**EXCERPTED DATA:**
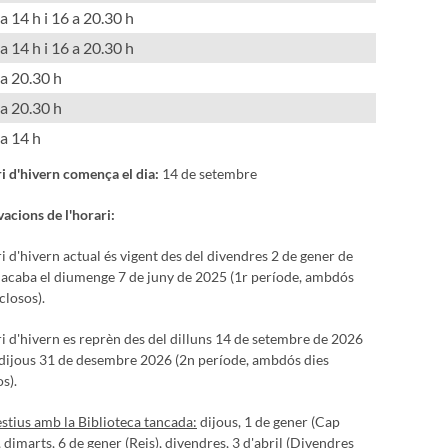
a 14 h i 16 a 20.30 h
a 14 h i 16 a 20.30 h
 a 20.30 h
 a 20.30 h
a 14 h
ri d'hivern comença el dia:
14 de setembre
acions de l'horari:
ri d'hivern actual és vigent des del divendres 2 de gener de
 acaba el diumenge 7 de juny de 2025 (1r període, ambdós
closos).
ri d'hivern es reprèn des del dilluns 14 de setembre de 2026
l dijous 31 de desembre 2026 (2n període, ambdós dies
s).
estius amb la Biblioteca tancada:
dijous, 1 de gener (Cap
, dimarts, 6 de gener (Reis), divendres, 3 d'abril (Divendres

**WORK TO BE COMPLETED:**
If a picture appears in the records, omit it and print everything else exactly.

**REPLY TO THE EXERCISE:**
a 14 h i 16 a 20.30 h
a 14 h i 16 a 20.30 h
 a 20.30 h
 a 20.30 h
a 14 h
ri d'hivern comença el dia:
14 de setembre
acions de l'horari:
ri d'hivern actual és vigent des del divendres 2 de gener de
 acaba el diumenge 7 de juny de 2025 (1r període, ambdós
closos).
ri d'hivern es reprèn des del dilluns 14 de setembre de 2026
l dijous 31 de desembre 2026 (2n període, ambdós dies
s).
estius amb la Biblioteca tancada:
dijous, 1 de gener (Cap
, dimarts, 6 de gener (Reis), divendres, 3 d'abril (Divendres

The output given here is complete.